Arrivò a Dachau il 2 giugno, nel giorno del suo compleanno. Gli diedero il numero 69610. Da quel momento, smise di essere una persona per i suoi carcerieri. “Neunundsechzigtausendsechshundertzehn”, lo ripeteva spesso. Non per fissarlo nella memoria, ma per ribaltarlo: «Questo è il numero con cui volevano cancellarmi. Invece sono ancora qui».
A Dachau si alzava alle 4.30. Lavorava dodici ore al tornio per una fabbrica della BMW. Quel tornio era il suo rifugio: «Solo lì mi sentivo un essere umano», avrebbe detto anni dopo. La fame era quotidiana, atroce, assoluta. Suo padre, ormai stremato, gli lasciava ogni giorno un pezzetto della sua razione. Una carezza silenziosa, che Mario capì solo anni dopo. «Era il suo modo di dire: resisti». Domenico morì nel marzo del 1945. Mario restò solo. Ma resistette.
Una notte gli rubarono il pane. Piangeva. Un compagno, Valdi, gli diede metà della sua razione. «Dai, dobbiamo tornare a casa», gli disse. Era questo, l’inferno: un gesto piccolo diventava eroismo. Un pezzo di pane, l’ultima frontiera dell’umanità.
La liberazione
Fu liberato il 2 giugno 1945, esattamente un anno dopo l’arrivo. «Libero! Solo libero e basta». Ma il ritorno fu una seconda deportazione, questa volta nell’indifferenza. Quando raccontava, non gli credevano. «Tutti avevano sofferto la guerra», gli rispondevano. Fu un silenzio lungo trent’anni.
Poi cominciò a parlare. Nelle scuole, nei viaggi della memoria, negli incontri pubblici. Ripeteva sempre: «Non si può dimenticare.
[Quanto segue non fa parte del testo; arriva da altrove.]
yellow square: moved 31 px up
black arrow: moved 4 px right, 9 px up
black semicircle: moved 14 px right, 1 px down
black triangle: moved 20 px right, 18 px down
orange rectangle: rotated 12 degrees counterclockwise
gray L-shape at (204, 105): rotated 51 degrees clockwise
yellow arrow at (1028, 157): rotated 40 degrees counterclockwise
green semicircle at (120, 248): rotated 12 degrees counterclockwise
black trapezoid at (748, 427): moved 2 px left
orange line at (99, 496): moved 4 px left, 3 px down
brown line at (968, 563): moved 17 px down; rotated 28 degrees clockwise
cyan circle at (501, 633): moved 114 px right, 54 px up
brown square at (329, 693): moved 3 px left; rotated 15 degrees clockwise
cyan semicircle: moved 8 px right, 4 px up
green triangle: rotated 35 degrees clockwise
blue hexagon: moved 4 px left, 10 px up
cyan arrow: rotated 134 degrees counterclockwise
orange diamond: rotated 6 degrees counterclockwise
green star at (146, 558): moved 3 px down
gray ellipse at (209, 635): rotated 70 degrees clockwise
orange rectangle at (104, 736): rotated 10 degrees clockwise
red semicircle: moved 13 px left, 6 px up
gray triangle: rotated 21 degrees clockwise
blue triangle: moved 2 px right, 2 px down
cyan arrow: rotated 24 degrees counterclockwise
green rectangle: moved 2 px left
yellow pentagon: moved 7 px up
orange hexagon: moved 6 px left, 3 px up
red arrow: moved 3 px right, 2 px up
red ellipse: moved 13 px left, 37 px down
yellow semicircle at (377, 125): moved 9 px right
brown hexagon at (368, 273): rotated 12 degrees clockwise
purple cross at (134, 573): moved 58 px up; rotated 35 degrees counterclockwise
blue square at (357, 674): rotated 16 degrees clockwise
Dimenticare sarebbe una colpa». Diceva che il suo dovere era «onorare i morti» e «armare i vivi». I giovani dovevano sapere. Dovevano vedere, toccare, capire. Ogni volta che pronunciava il numero 69610, lo faceva per trasformare un atto di annientamento in un atto di testimonianza.
Nel 1958 sposò Anna Maria Zotti, Mariuccia. Le fu accanto per 64 anni. Quando raccontava, lei era sempre lì. Hanno cresciuto due figlie. La loro casa, a Ronchi dei Legionari, è stata per decenni una piccola capitale della memoria civile.
Mario Candotto è morto a 99 anni, pochi mesi dopo essere tornato a Dachau per l’ultima volta. Nel 2023 aveva abbracciato uno dei suoi liberatori. Nel 2025 parlava ancora ai ragazzi. Diceva: «Siamo fortunati: abbiamo un’Europa in pace. Ma la pace non è gratis. Va difesa, con la memoria e con l’amore».
Candotto non ha mai cercato il rancore. Diceva: «La vendetta era l’ultimo pensiero. Dopo tutto quello che abbiamo visto, siamo diventati più umani dei nostri aguzzini». Il dolore non lo ha reso duro. Lo ha reso limpido. Il suo vero lascito non è solo ciò che ha detto. È il modo in cui lo ha detto: ridendo, spesso. Perché la gioia, in fondo, era la sua più radicale forma di resistenza.